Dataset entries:
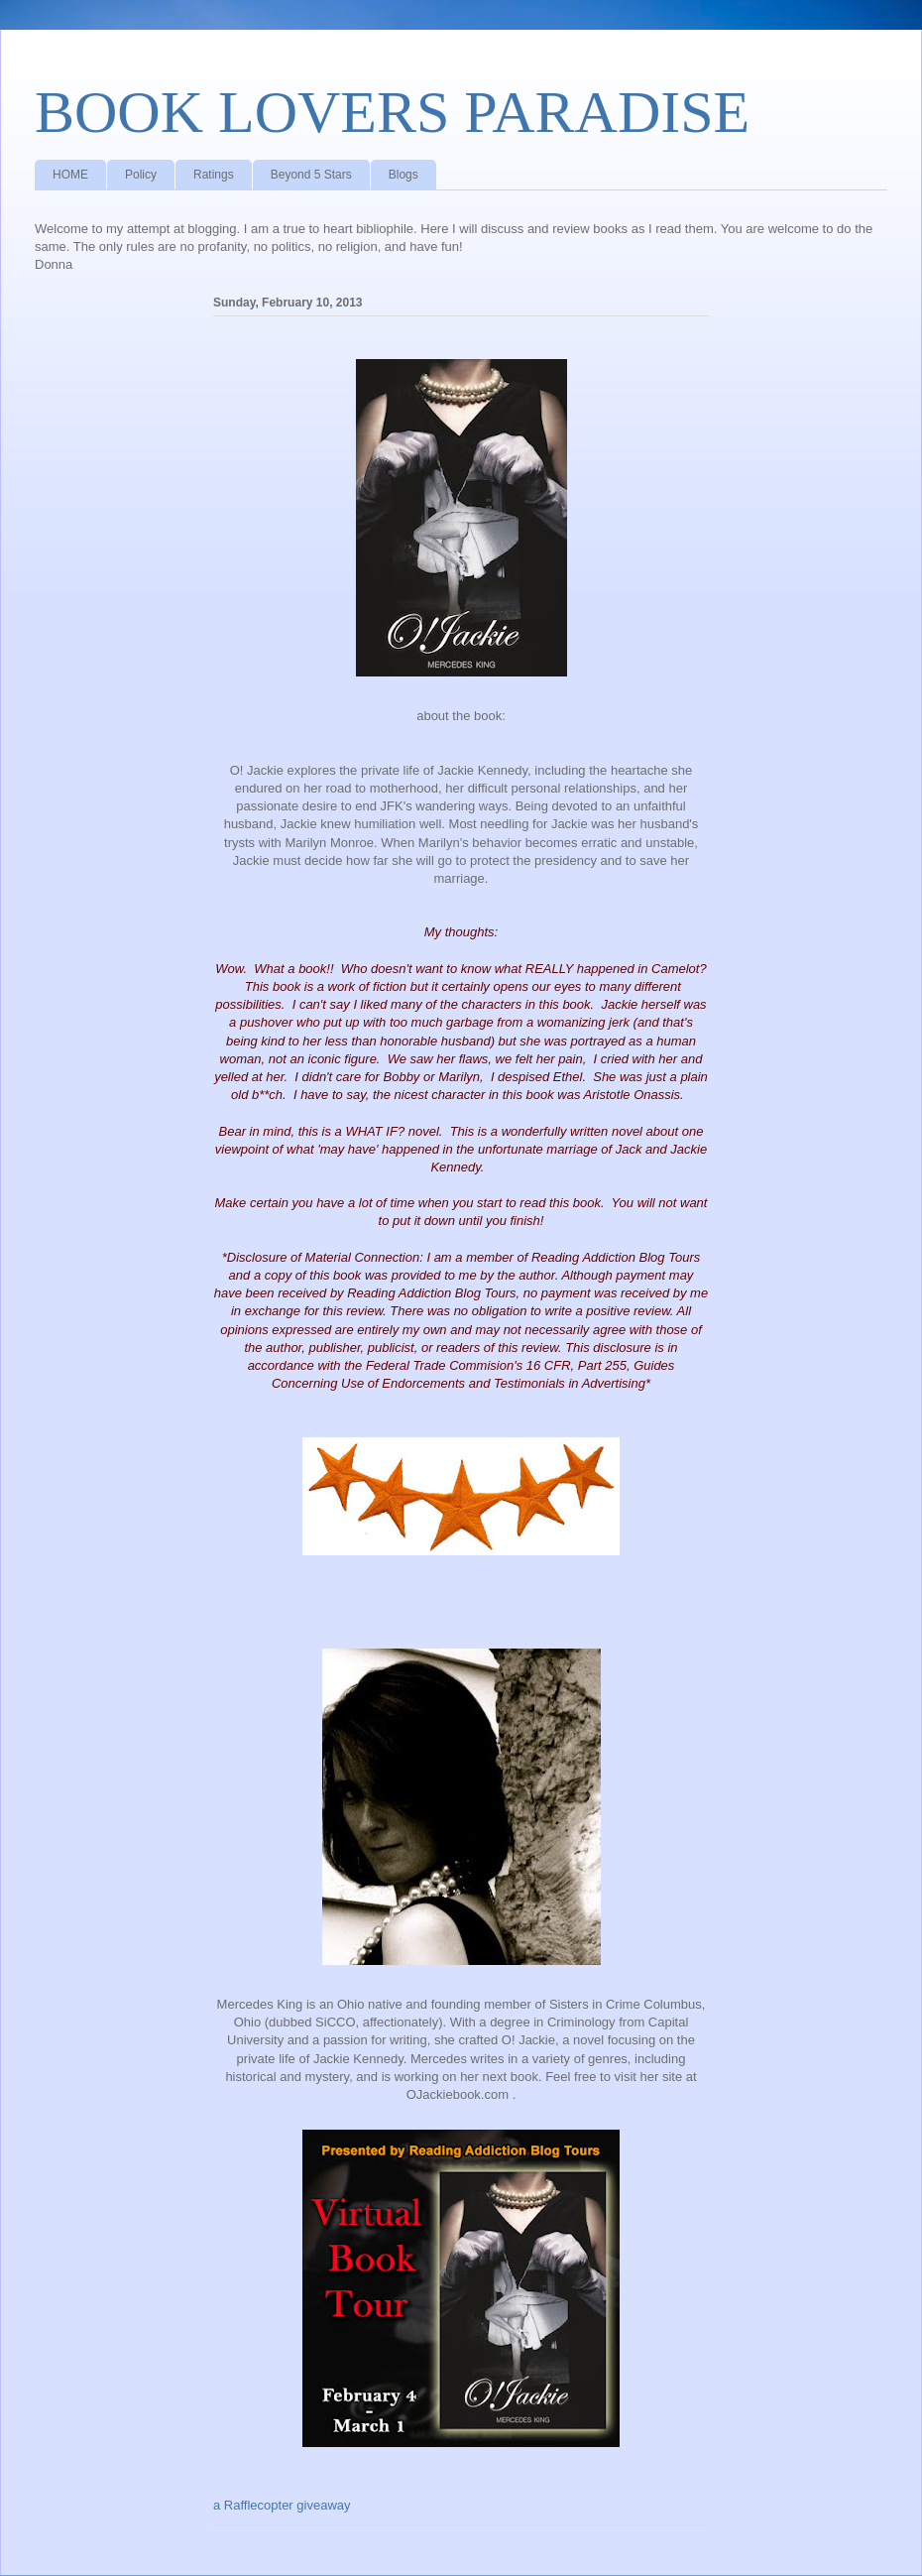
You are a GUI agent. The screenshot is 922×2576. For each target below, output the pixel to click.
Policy (141, 175)
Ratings (213, 175)
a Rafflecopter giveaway (282, 2505)
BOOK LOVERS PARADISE (392, 112)
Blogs (403, 175)
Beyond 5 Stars (311, 175)
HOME (70, 175)
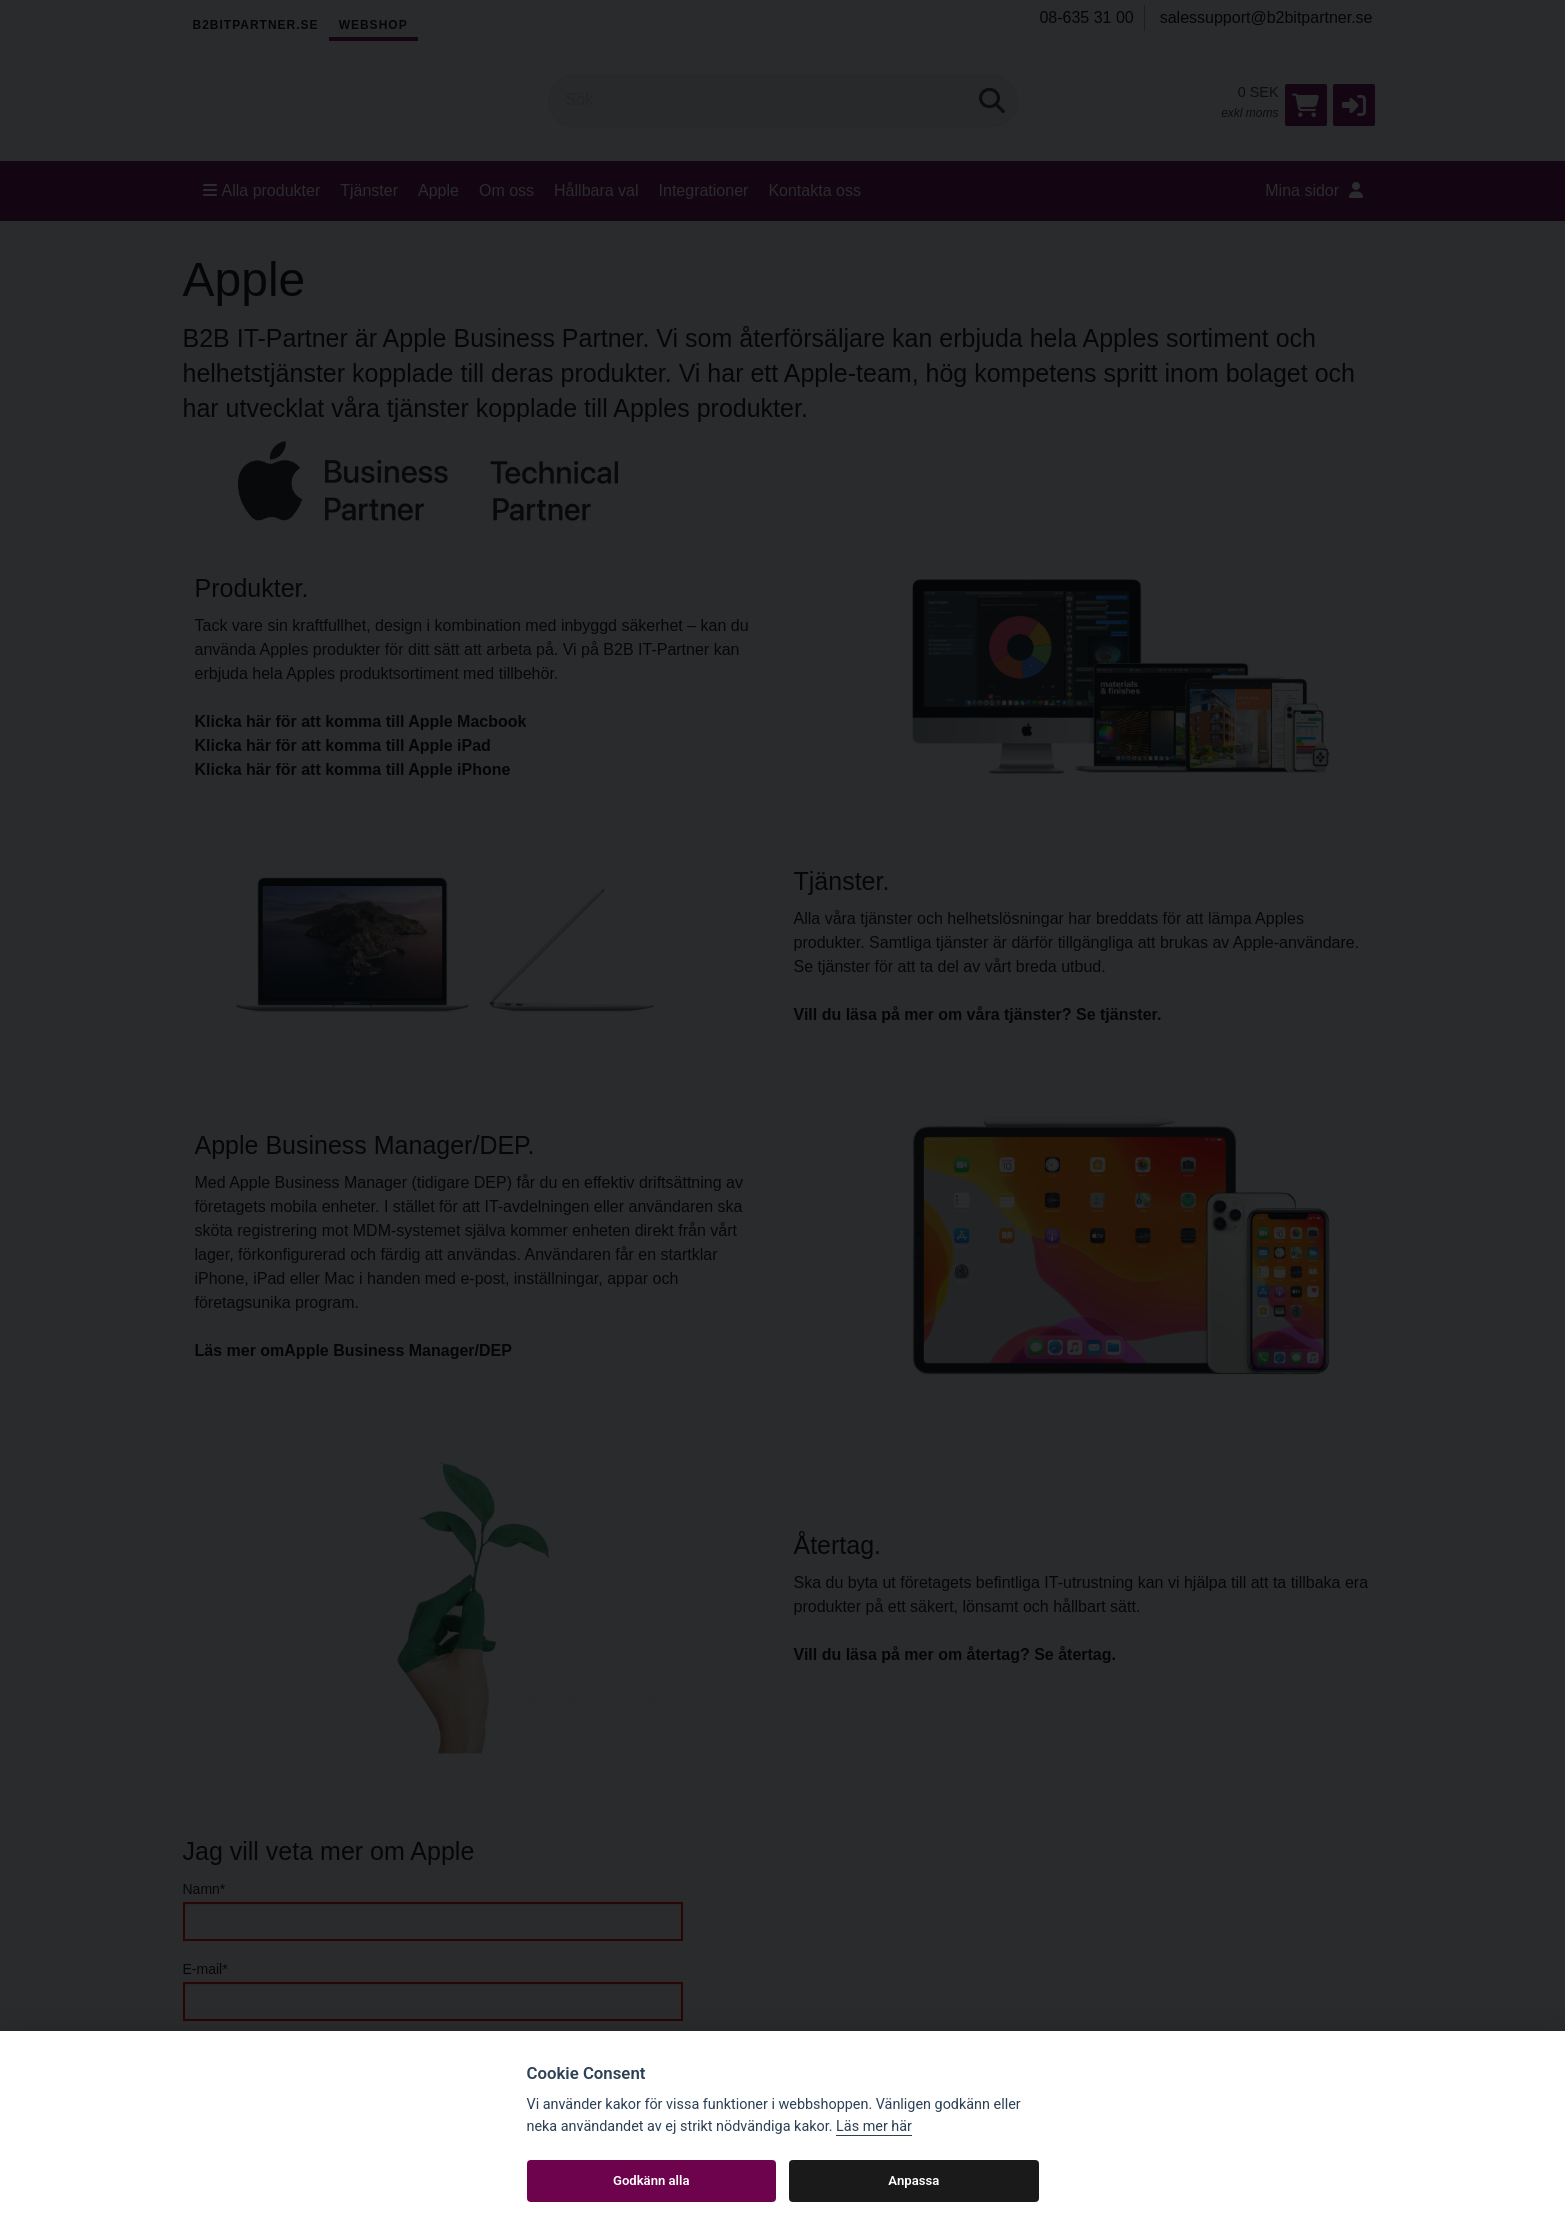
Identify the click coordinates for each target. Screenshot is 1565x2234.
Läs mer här (874, 2126)
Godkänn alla (651, 2180)
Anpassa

Task goal
Find the line with "Beyond 5 Stars (311, 175)". Reproduce it and every line after it through the last line above exactly, leaving out the pictures.

Problem solution
Beyond 5 Stars (311, 175)
HOME (70, 175)
Identify the click coordinates for each target. Screenshot is 1565x2234.
Läs mer här (874, 2126)
Godkänn alla (651, 2180)
Anpassa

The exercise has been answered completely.